The planet in question is 2M1510 (AB) b, and while it hasn't yet been observed directly, data strongly suggests that it exists. Its discovery follows that of two strange stars 120 light-years from Earth: a pair of brown dwarfs, otherwise known as failed stars. While one of the brown dwarfs had been on researchers' radar since 2018, it was only found last year to have been two failed stars, which were too light to ignite. The 45 million-year-old brown dwarfs orbit each other every 12 days, circling a small, proper star just 18 light-years away.
But what orbits them? Using the Very Large Telescope (VLT) in Chile, researchers in the United Kingdom and Portugal found that both brown dwarfs orbit in opposition to their own orbital motion. Thanks to new data analysis methods developed by astronomer Lalitha Sairam when she was at the University of Birmingham, the team knew their findings weren't a fluke: Sairam's methods had improved the precision of their observations by a factor of 30. That meant the odd pattern could only be explained by gravitational bumps from another object, which would need to orbit the failed stars at roughly a 90-degree angle.
A visible light image of the two brown dwarfs locked in a binary system.
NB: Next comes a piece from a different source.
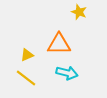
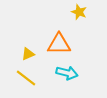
yellow triangle: moved 1 px right, 1 px up
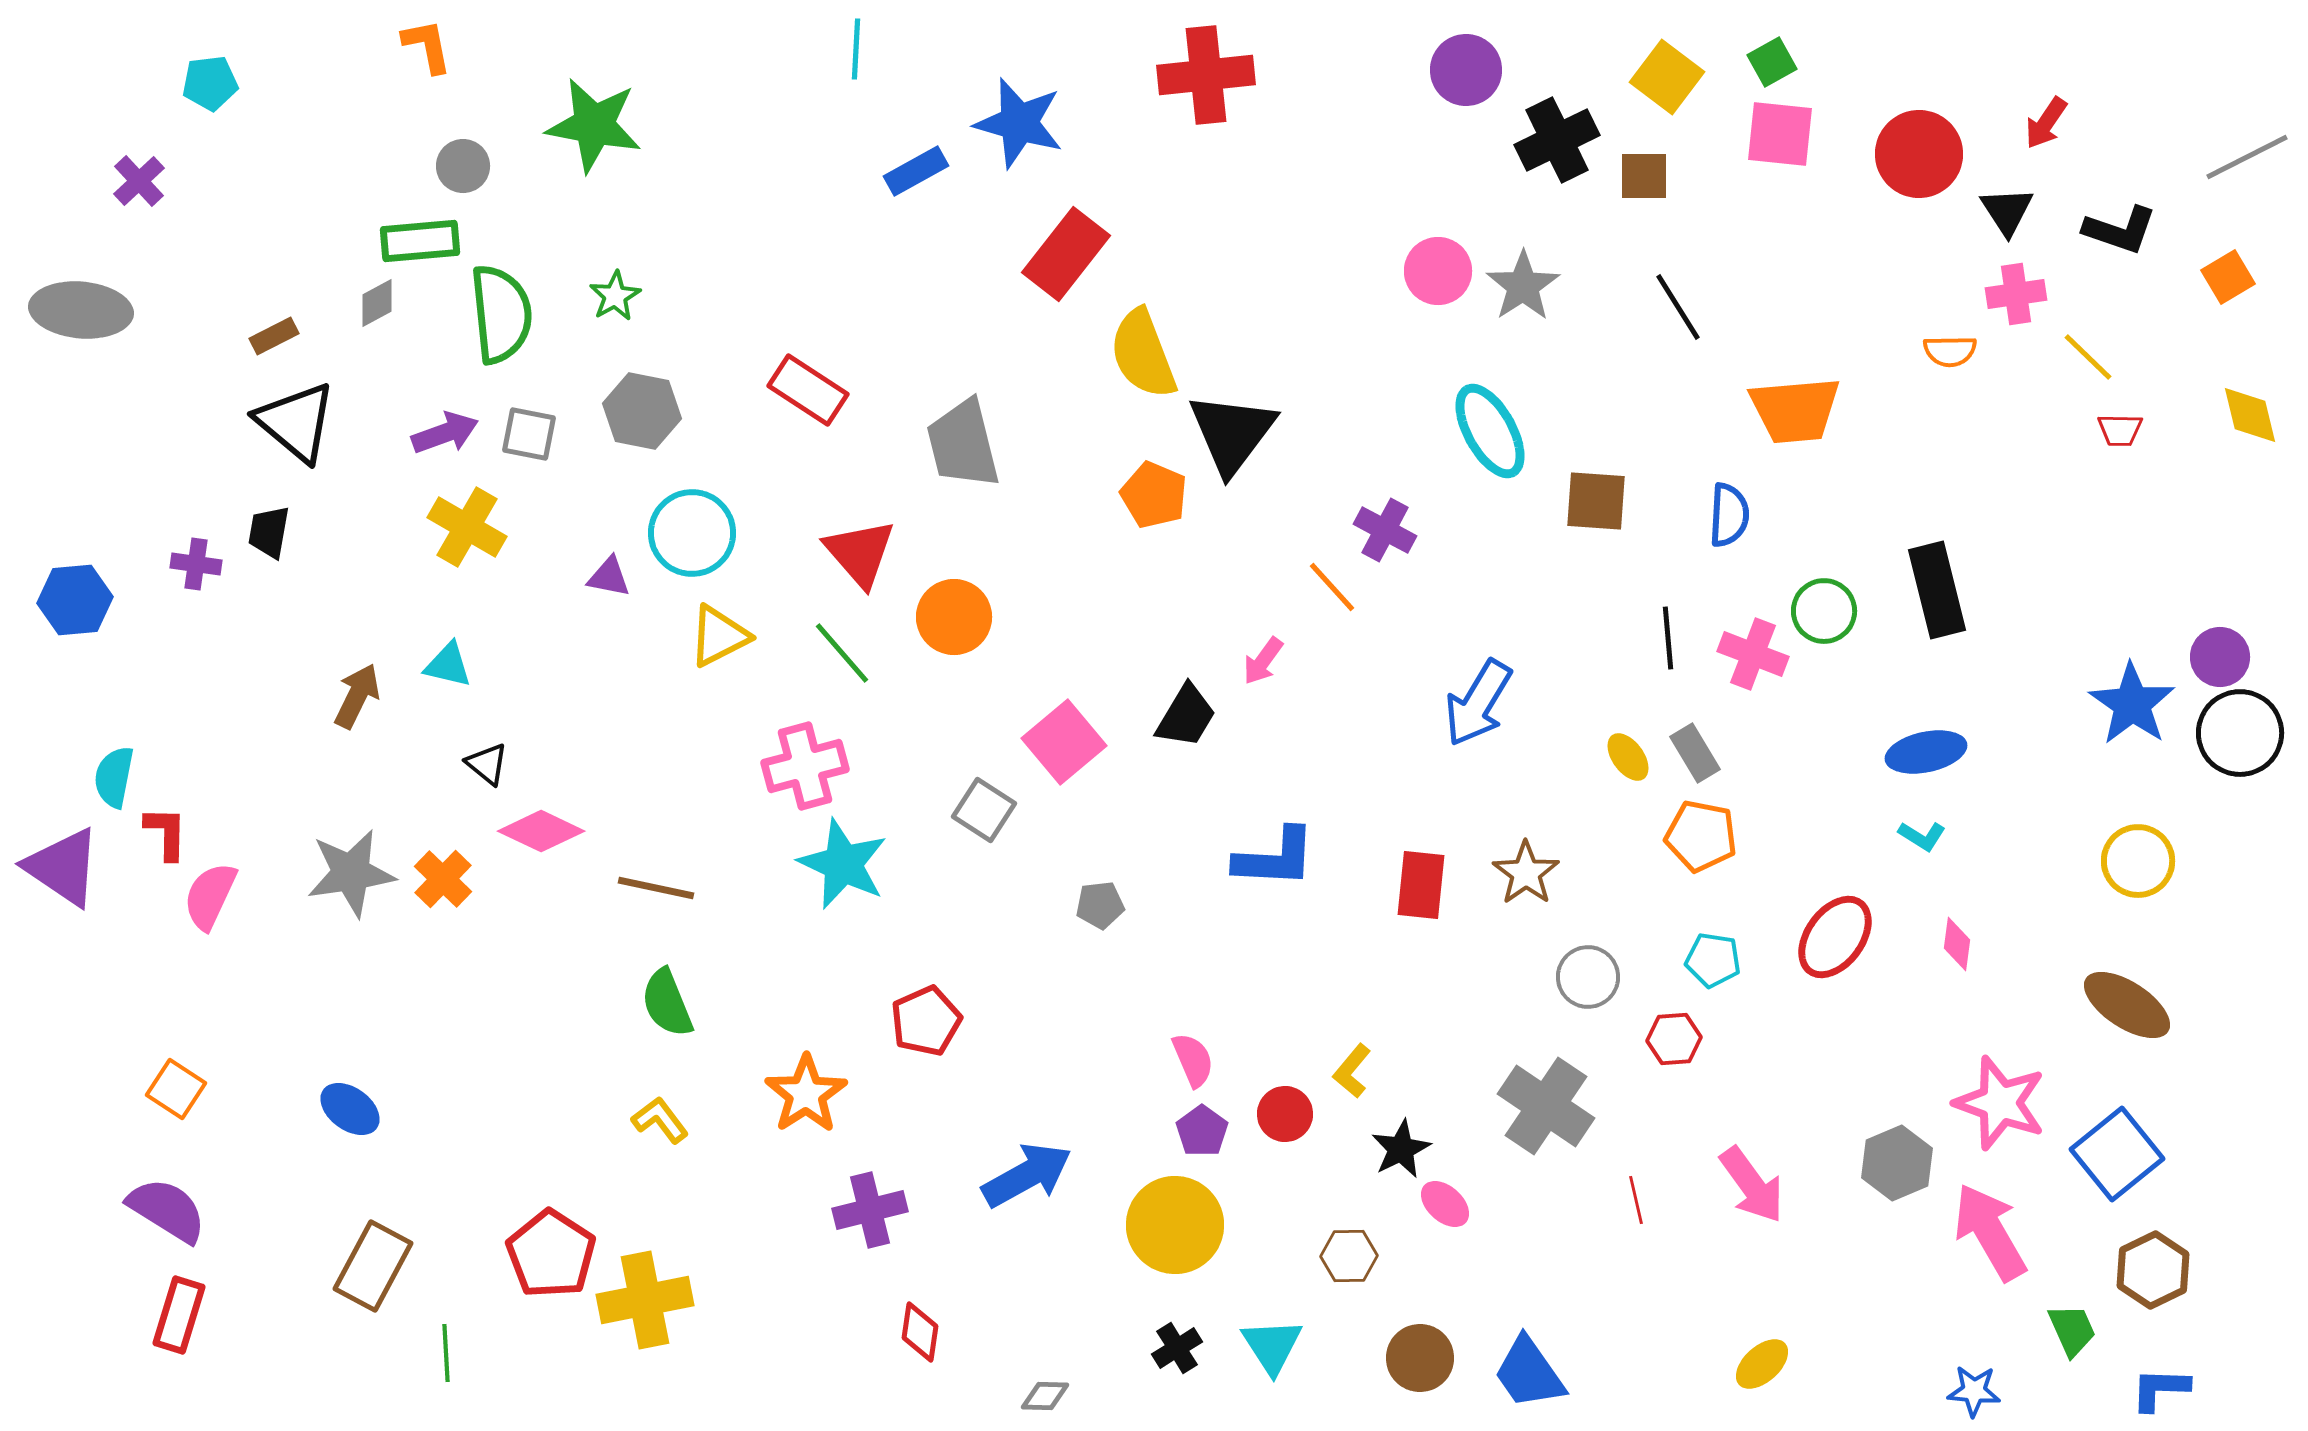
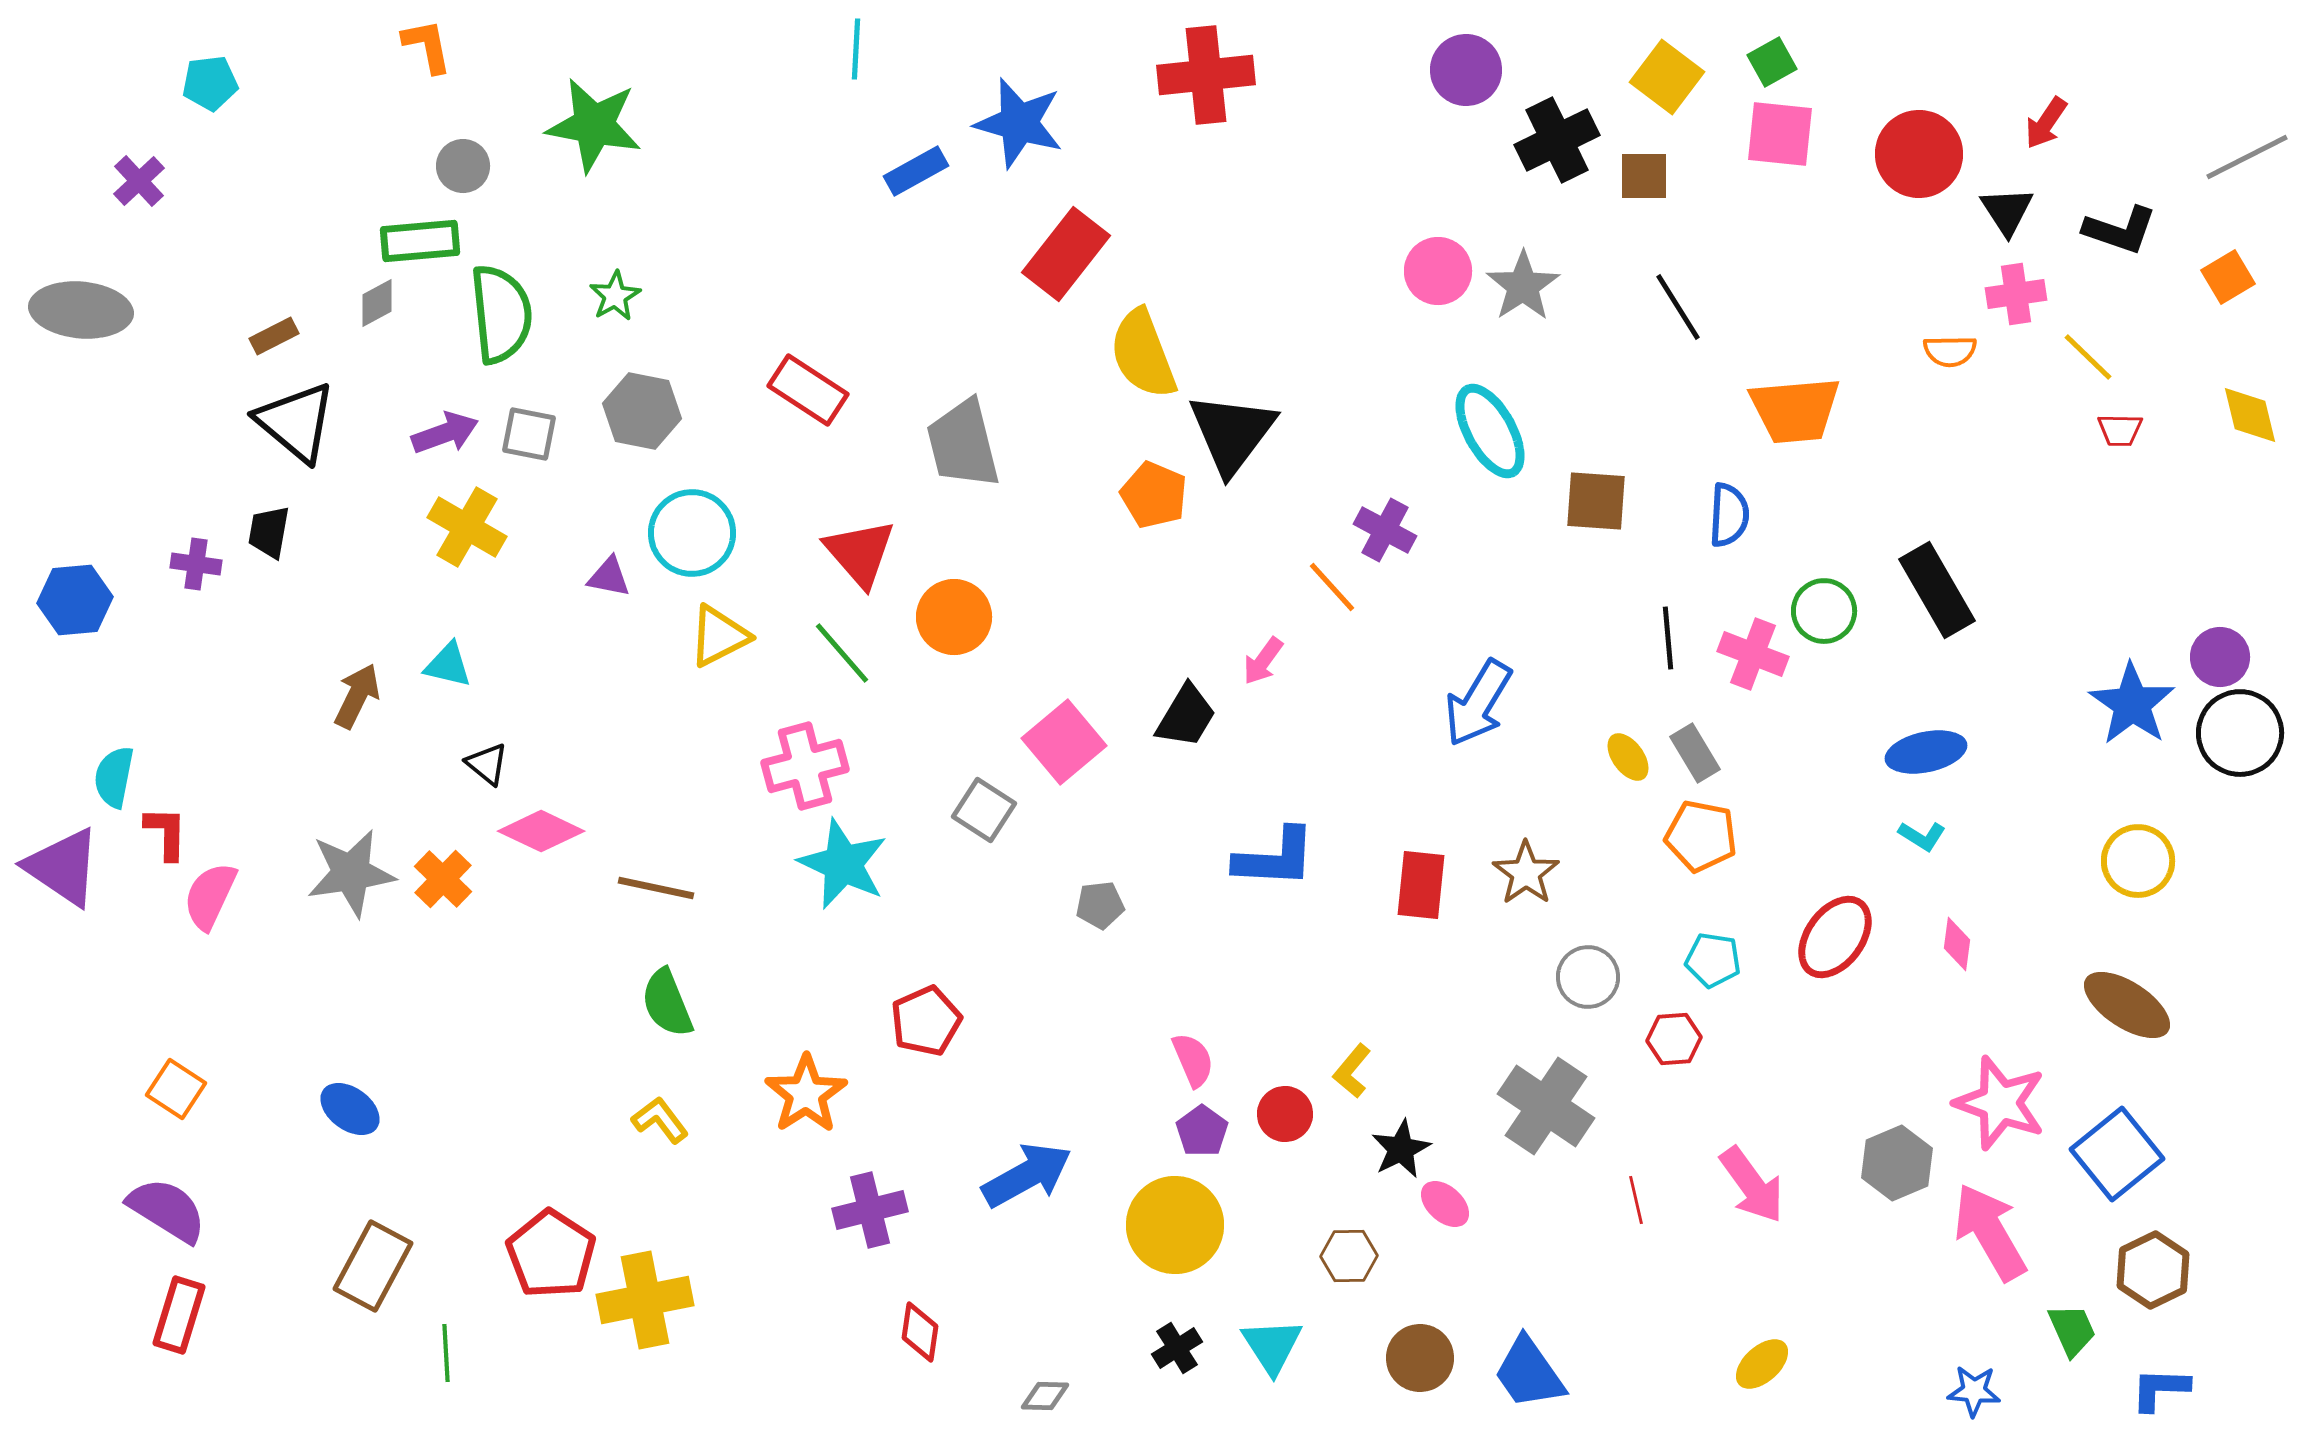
black rectangle at (1937, 590): rotated 16 degrees counterclockwise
Credit: DESI Legacy Survey/D. Lang (Perimeter Institute)
"We had hints that planets on perpendicular orbits around binary stars could exist, but until now we lacked clear evidence of this type of polar planet," PhD student and lead study author Thomas Baycroft said. "We reviewed all possible scenarios, and the only consistent with the data is if a planet is on a polar orbit about this binary."
Baycroft and his colleagues consider their discovery "serendipitous," as they'd been using the VLT to study the binary brown dwarf system in general, not to find a new planet.
"It is a big surprise and shows what is possible in the fascinating universe we inhabit, where a planet can affect the orbits of its two stars, creating a delicate celestial dance," Baycroft said.